**RECORDS FOR THIS TASK**
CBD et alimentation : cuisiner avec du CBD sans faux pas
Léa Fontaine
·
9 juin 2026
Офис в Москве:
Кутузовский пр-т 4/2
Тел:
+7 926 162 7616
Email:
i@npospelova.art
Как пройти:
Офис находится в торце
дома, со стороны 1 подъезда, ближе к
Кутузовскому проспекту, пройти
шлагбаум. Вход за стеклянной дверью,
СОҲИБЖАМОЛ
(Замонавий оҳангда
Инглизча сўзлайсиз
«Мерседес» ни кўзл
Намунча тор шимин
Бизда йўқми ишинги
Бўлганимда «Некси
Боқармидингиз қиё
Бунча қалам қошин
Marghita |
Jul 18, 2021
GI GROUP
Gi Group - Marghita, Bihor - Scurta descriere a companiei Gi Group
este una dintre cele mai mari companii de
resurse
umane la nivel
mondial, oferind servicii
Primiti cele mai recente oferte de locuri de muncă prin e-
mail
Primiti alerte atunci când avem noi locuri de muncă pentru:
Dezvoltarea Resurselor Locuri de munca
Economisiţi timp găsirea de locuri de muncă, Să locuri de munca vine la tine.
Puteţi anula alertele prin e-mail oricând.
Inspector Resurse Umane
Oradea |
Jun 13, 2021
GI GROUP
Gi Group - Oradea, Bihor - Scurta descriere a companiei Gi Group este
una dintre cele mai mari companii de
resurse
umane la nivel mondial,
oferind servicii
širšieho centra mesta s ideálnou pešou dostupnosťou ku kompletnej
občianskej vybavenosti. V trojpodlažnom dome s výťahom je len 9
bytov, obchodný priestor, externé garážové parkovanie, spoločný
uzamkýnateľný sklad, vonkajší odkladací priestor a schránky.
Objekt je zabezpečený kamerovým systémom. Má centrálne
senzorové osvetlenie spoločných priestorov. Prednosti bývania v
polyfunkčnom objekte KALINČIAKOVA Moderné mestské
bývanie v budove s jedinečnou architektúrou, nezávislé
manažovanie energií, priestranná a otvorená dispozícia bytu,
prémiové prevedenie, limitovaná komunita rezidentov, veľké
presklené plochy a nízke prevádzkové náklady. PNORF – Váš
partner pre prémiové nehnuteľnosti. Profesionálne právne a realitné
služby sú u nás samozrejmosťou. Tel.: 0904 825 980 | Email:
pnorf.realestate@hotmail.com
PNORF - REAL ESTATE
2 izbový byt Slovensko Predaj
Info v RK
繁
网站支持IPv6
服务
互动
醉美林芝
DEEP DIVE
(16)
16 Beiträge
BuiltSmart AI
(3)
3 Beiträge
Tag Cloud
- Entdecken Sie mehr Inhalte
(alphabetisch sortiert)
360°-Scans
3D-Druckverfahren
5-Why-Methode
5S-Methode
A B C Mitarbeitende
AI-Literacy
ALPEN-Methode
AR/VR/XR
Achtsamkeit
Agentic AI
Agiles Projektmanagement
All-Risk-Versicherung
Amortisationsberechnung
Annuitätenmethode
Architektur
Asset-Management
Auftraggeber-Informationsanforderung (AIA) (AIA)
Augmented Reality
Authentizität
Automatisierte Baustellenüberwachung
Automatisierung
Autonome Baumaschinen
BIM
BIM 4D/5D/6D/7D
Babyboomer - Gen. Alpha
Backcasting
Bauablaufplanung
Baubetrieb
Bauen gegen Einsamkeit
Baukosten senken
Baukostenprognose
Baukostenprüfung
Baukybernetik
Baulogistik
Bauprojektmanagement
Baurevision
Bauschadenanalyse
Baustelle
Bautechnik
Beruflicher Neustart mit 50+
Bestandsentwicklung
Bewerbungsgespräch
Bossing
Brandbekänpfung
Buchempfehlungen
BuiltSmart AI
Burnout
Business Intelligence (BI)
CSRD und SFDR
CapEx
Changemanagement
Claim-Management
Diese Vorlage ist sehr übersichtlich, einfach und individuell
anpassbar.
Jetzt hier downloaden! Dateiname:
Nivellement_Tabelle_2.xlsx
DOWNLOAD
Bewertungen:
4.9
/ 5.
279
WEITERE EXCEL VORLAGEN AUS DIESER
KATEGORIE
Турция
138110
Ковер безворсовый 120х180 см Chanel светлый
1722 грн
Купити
* * *
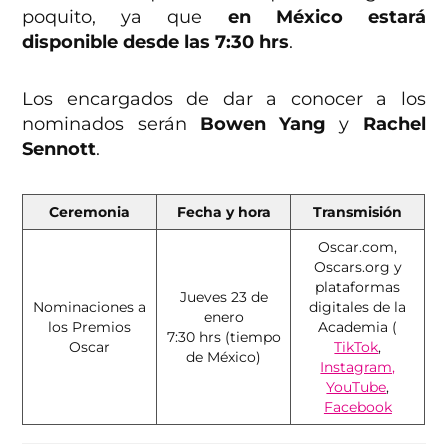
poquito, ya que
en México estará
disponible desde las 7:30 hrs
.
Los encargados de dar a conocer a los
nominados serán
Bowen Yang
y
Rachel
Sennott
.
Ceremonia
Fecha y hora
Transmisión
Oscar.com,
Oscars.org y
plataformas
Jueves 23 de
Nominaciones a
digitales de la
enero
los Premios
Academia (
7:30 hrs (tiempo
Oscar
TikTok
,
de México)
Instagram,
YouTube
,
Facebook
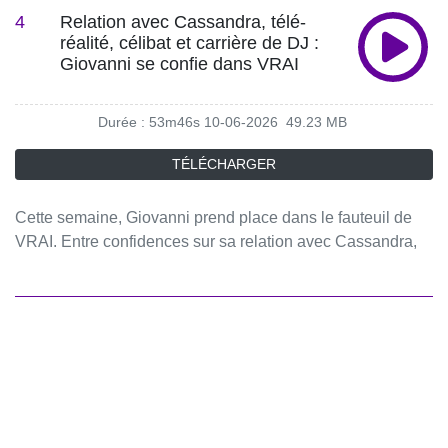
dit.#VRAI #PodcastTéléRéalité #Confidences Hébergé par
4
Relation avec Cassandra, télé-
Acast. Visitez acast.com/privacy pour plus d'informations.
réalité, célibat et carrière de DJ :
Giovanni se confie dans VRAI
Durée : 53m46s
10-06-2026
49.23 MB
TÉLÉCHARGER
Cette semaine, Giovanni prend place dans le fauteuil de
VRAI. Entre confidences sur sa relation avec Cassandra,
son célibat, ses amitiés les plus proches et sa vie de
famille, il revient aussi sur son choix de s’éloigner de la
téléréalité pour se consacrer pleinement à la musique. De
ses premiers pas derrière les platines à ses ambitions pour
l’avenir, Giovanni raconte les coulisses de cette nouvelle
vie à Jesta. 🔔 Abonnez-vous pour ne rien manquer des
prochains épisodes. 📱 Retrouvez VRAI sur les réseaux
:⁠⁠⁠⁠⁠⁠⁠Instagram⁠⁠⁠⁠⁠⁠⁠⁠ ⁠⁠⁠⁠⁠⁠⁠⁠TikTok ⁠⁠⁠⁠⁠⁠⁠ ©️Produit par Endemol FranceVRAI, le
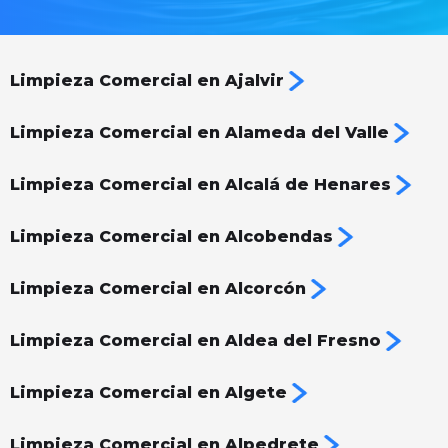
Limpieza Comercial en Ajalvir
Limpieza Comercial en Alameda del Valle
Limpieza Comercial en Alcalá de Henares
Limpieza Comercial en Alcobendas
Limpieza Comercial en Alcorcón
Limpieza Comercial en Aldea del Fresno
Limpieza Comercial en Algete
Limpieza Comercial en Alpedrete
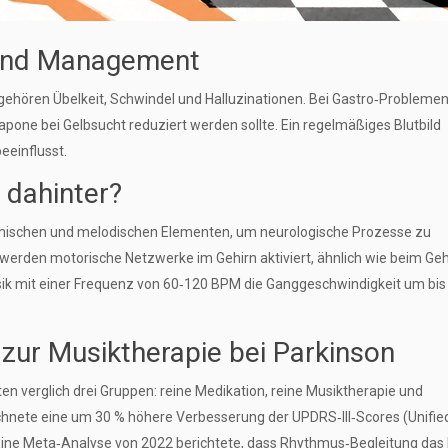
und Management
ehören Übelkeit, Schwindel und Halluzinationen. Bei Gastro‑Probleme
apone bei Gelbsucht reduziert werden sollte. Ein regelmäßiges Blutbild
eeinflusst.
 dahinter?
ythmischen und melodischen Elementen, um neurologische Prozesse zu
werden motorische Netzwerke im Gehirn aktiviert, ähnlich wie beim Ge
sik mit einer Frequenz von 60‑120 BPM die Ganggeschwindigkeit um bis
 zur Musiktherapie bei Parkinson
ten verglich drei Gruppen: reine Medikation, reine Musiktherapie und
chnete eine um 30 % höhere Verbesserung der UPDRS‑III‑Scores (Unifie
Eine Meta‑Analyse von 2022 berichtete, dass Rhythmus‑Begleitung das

**ASSIGNMENT**
From the material above, set down exactly the lines between the line holding "CBD et alimentation" and the line holding "mondial, oferind servicii", inclusive. Include nothing else.

**RESPONSE**
CBD et alimentation : cuisiner avec du CBD sans faux pas
Léa Fontaine
·
9 juin 2026
Офис в Москве:
Кутузовский пр-т 4/2
Тел:
+7 926 162 7616
Email:
i@npospelova.art
Как пройти:
Офис находится в торце
дома, со стороны 1 подъезда, ближе к
Кутузовскому проспекту, пройти
шлагбаум. Вход за стеклянной дверью,
СОҲИБЖАМОЛ
(Замонавий оҳангда
Инглизча сўзлайсиз
«Мерседес» ни кўзл
Намунча тор шимин
Бизда йўқми ишинги
Бўлганимда «Некси
Боқармидингиз қиё
Бунча қалам қошин
Marghita |
Jul 18, 2021
GI GROUP
Gi Group - Marghita, Bihor - Scurta descriere a companiei Gi Group
este una dintre cele mai mari companii de
resurse
umane la nivel
mondial, oferind servicii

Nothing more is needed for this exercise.